True motive of false teachers is money - 1 Timothy 6:5

they think that godliness is a way to get more money. Paul points here to the true motive of the false teachers, financial gain. Most likely, they charged for their teaching like lecturers who were hired to speak at elaborate dinner parties called symposia. It is possible they also taught that law-keeping would produce financial prosperity necessarily. While the Scriptures teach that God will provide for those who trust Him (cf. Ps 1:1-2), that material provision is focused on daily necessities like food, clothing and shelter. Again, Paul's reading of the Law closely parallels that of Jesus (cf. Matt 6:25-34; 1 Tim 6:8).

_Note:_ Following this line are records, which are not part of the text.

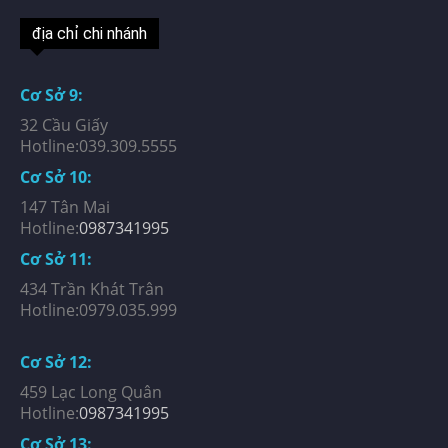
địa chỉ chi nhánh
Cơ Sở 9:
32 Cầu Giấy
Hotline:039.309.5555
Cơ Sở 10:
147 Tân Mai
Hotline:
0987341995
Cơ Sở 11:
434 Trần Khát Trân
Hotline:0979.035.999
Cơ Sở 12:
459 Lạc Long Quân
Hotline:
0987341995
Cơ Sở 13:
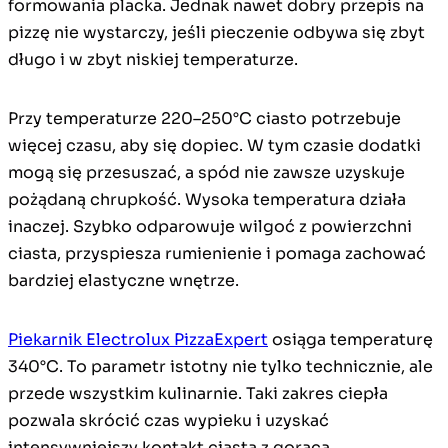
formowania placka. Jednak nawet dobry przepis na
pizzę nie wystarczy, jeśli pieczenie odbywa się zbyt
długo i w zbyt niskiej temperaturze.
Przy temperaturze 220–250°C ciasto potrzebuje
więcej czasu, aby się dopiec. W tym czasie dodatki
mogą się przesuszać, a spód nie zawsze uzyskuje
pożądaną chrupkość. Wysoka temperatura działa
inaczej. Szybko odparowuje wilgoć z powierzchni
ciasta, przyspiesza rumienienie i pomaga zachować
bardziej elastyczne wnętrze.
Piekarnik Electrolux PizzaExpert
osiąga temperaturę
340°C. To parametr istotny nie tylko technicznie, ale
przede wszystkim kulinarnie. Taki zakres ciepła
pozwala skrócić czas wypieku i uzyskać
intensywniejszy kontakt ciasta z gorącą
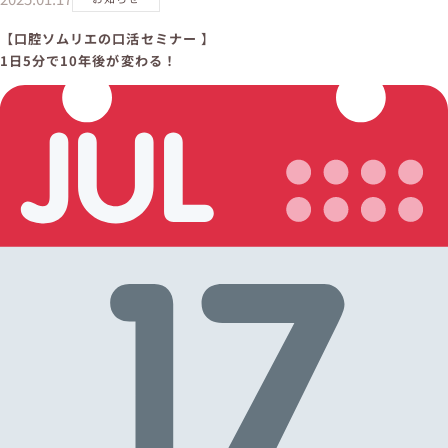
【
口腔ソムリエの口活セミナー
】
1日5分で10年後が変わる！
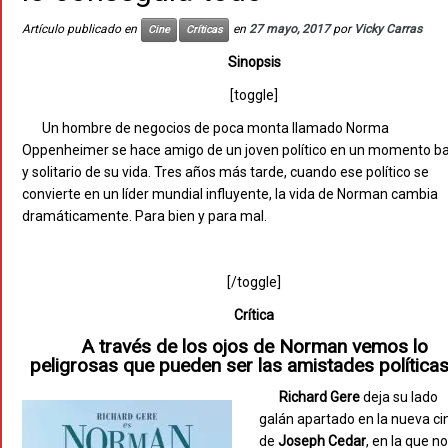
Artículo publicado en
en
27 mayo, 2017
por
Vicky Carras
Cine
Críticas
Sinopsis
[toggle]
Un hombre de negocios de poca monta llamado Norma
Oppenheimer se hace amigo de un joven político en un momento ba
y solitario de su vida. Tres años más tarde, cuando ese político se
convierte en un líder mundial influyente, la vida de Norman cambia
dramáticamente. Para bien y para mal.
[/toggle]
Crítica
A través de los ojos de Norman vemos lo
peligrosas que pueden ser las amistades política
Richard Gere
deja su lado
galán apartado en la nueva ci
de
Joseph Cedar
, en la que n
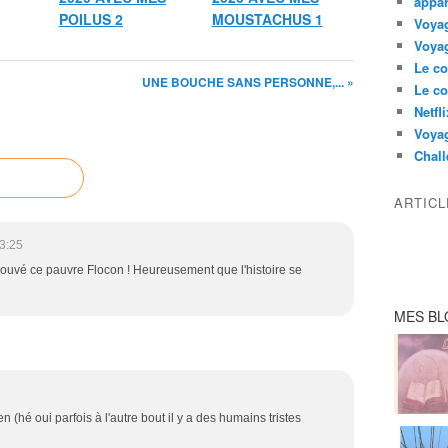
appar
POILUS 2
MOUSTACHUS 1
Voyag
Voyag
Le co
UNE BOUCHE SANS PERSONNE,... »
Le co
Netfl
Voya
Chall
ARTIC
3:25
etrouvé ce pauvre Flocon ! Heureusement que l'histoire se
MES BL
 (hé oui parfois à l'autre bout il y a des humains tristes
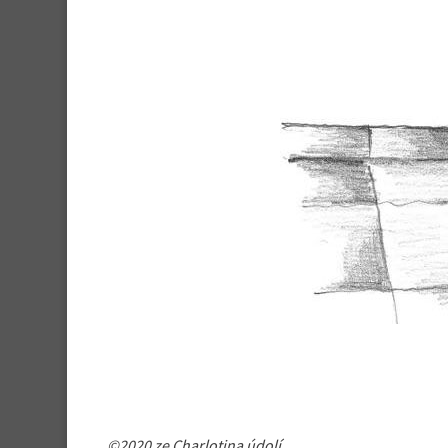
©2020 ze Charlotina údolí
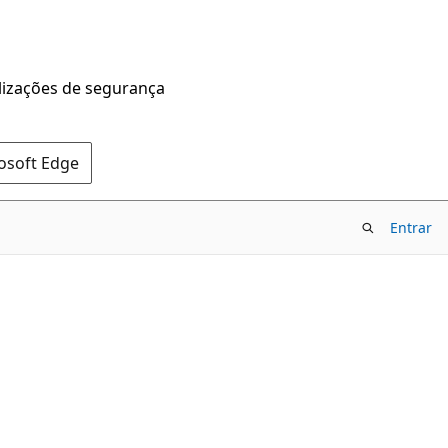
alizações de segurança
rosoft Edge
Entrar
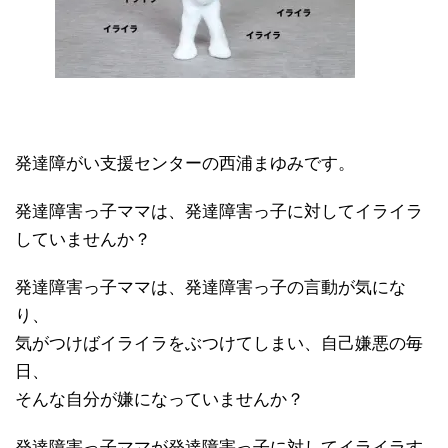
発達障がい支援センターの西浦まゆみです。
発達障害っ子ママは、発達障害っ子に対してイライラ
していませんか？
発達障害っ子ママは、発達障害っ子の言動が気にな
り、
気がつけばイライラをぶつけてしまい、自己嫌悪の毎
日、
そんな自分が嫌になっていませんか？
発達障害っ子ママが発達障害っ子に対してイライラす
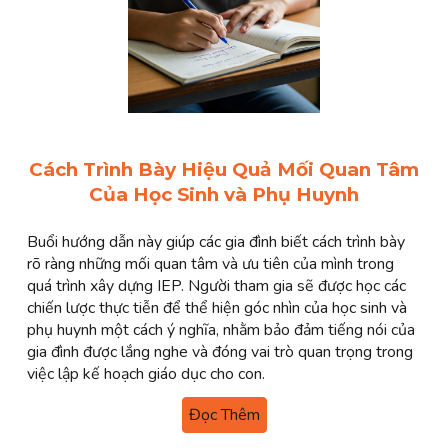
Cách Trình Bày Hiệu Quả Mối Quan Tâm
Của Học Sinh và Phụ Huynh
Buổi hướng dẫn này giúp các gia đình biết cách trình bày
rõ ràng những mối quan tâm và ưu tiên của mình trong
quá trình xây dựng IEP. Người tham gia sẽ được học các
chiến lược thực tiễn để thể hiện góc nhìn của học sinh và
phụ huynh một cách ý nghĩa, nhằm bảo đảm tiếng nói của
gia đình được lắng nghe và đóng vai trò quan trọng trong
việc lập kế hoạch giáo dục cho con.
Đọc Thêm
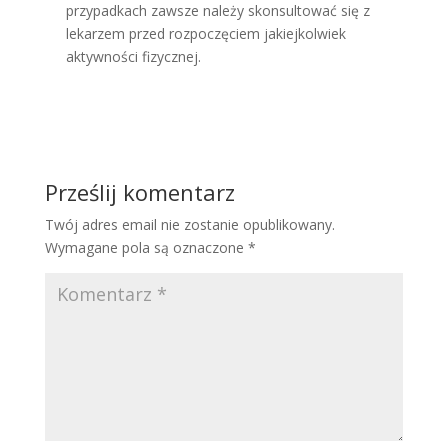
przypadkach zawsze należy skonsultować się z
lekarzem przed rozpoczęciem jakiejkolwiek
aktywności fizycznej.
Prześlij komentarz
Twój adres email nie zostanie opublikowany.
Wymagane pola są oznaczone
*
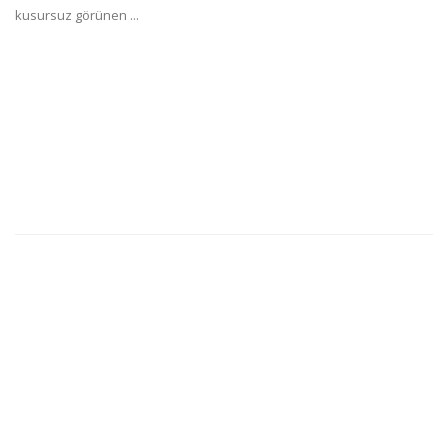
kusursuz görünen ...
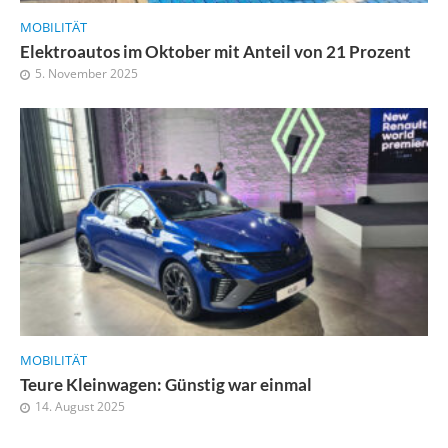
MOBILITÄT
Elektroautos im Oktober mit Anteil von 21 Prozent
5. November 2025
MOBILITÄT
Teure Kleinwagen: Günstig war einmal
14. August 2025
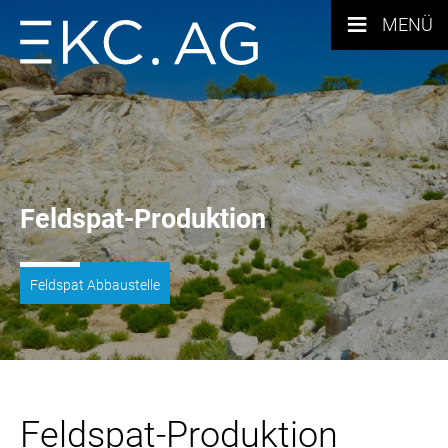
≡
MENÜ
Feldspat-Produktion
Feldspat Abbaustelle
Feldspat-Produktion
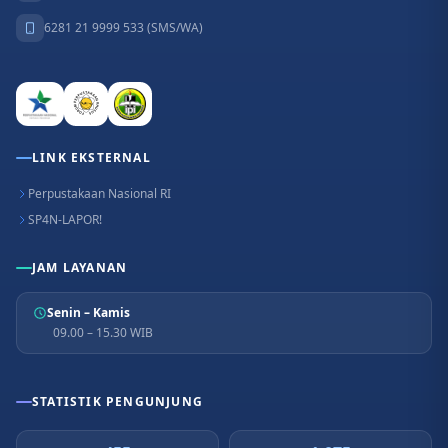
6281 21 9999 533 (SMS/WA)
LINK EKSTERNAL
Perpustakaan Nasional RI
SP4N-LAPOR!
JAM LAYANAN
Senin – Kamis
09.00 – 15.30 WIB
STATISTIK PENGUNJUNG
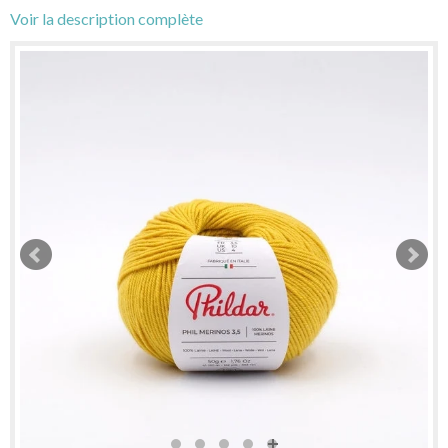
Voir la description complète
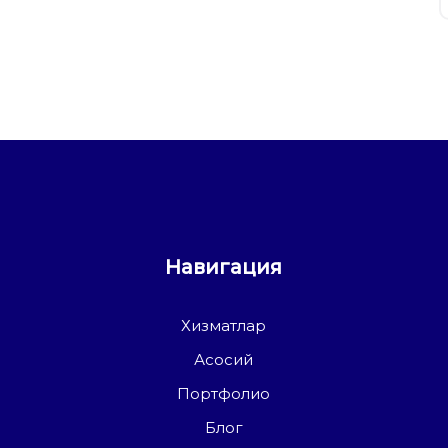
Навигация
Хизматлар
Асосий
Портфолио
Блог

Godliness with contentment is great gain - 1 Timothy 6:6

godliness with contentment is great gain. Paul contrasts 'those who want to become wealthy' (6:9) with 'those who are satisfied or content' (6:6). The former is motivated by greed; and, the latter by godliness. Already, in 4:7-8 (see note), Paul instructed Timothy to reject the content of the false teachers and their call to asceticism, then to replace that sort of physical training with training in godliness. For Paul, godliness is cultivated through 'good works' (see note 2:10) of service to God and neighbor that benefit others in the community, not just one's self.

The love of money - 1 Timothy 6:10

the love of money is the root of all kinds of evil. With two sharply contrasting proverbs or wisdom sayings, Paul illustrates the results of lives motivated by a desire to become rich and those who are motivated by a desire to become godly (see note 6:6). As Jesus taught, the two desires cannot co-exist. No one can serve both God and money (Matt 6:24). The result of loving money is 'wandering from the faith' and 'much grief,' because it produces 'all kinds of evil.' Whether possessing great wealth or not, the path to life is to "be rich in good deeds" (6:18), which benefits everyone.

Timothy's Responsibility - 1 Timothy 6:11-19

Paul Charges Timothy to be an exemplary disciple of Jesus, pursuing life. Throughout his letter to Timothy, Paul has offered three vital elements of a remedy to false teachers, who have arisen from within the church. First, they must be confronted and commanded to stop (see note 1:3). Second, 'healthy teaching' about Jesus Christ must replace their 'false teaching.' And, third, 'good works' offered in corporate worship before God and in social witness before neighbors will contrast the contentious, greedy lives of false teachers who are aimed at their own gain. As Paul's chosen delegate, Timothy has been charged to lead and exemplify this remedy, but his 'good confession' points to that of Jesus Christ (6:12-6:13).

Fight the good fight of the faith - 1 Timothy 6:12

fight the good fight of faith. In his farewell letter to Timothy (see note 2 Tim 2:3; 4:7), Paul will again take up the image of battle under Christ's command. Generally, Paul used the metaphor to describe the character of the Christian life in the overlap of the ages (cf. 1 Cor 9:24-27; Eph 6:10-18). It includes this, more particular, skirmish against false teaching. The battle begins with God's call and endures to 'eternal life.' To survive, however, the soldier must 'seize' or 'hold on tightly' to God, 'who gives life to everything' (6:13). This perseverance under fire is like Christ's own 'good confession' before Pontus Pilate, which resulted in resurrection, though through suffering and death.